** Exercise objective **
Pictures must not appear in your answer. Write out exactly the lines from the one with "Ähnliche Spiele" through the last line of the entries below.
***** Listed records
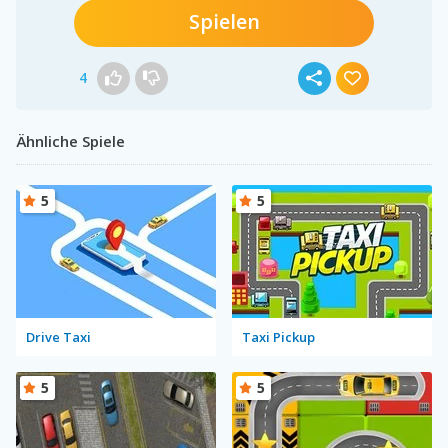
Spielen
4
Ähnliche Spiele
5
5
Drive Taxi
Taxi Pickup
5
5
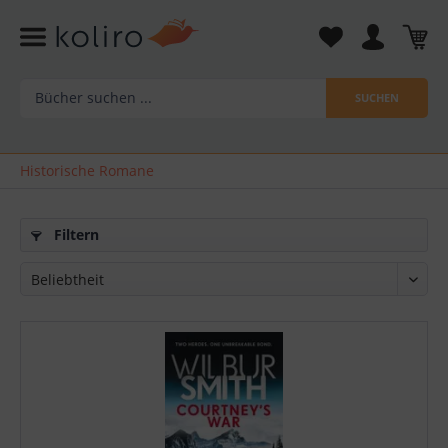
SUCHEN
Historische Romane
Filtern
**********
** Result below **
Ähnliche Spiele
5
5
Drive Taxi
Taxi Pickup
5
5
SUCHEN
Historische Romane
Filtern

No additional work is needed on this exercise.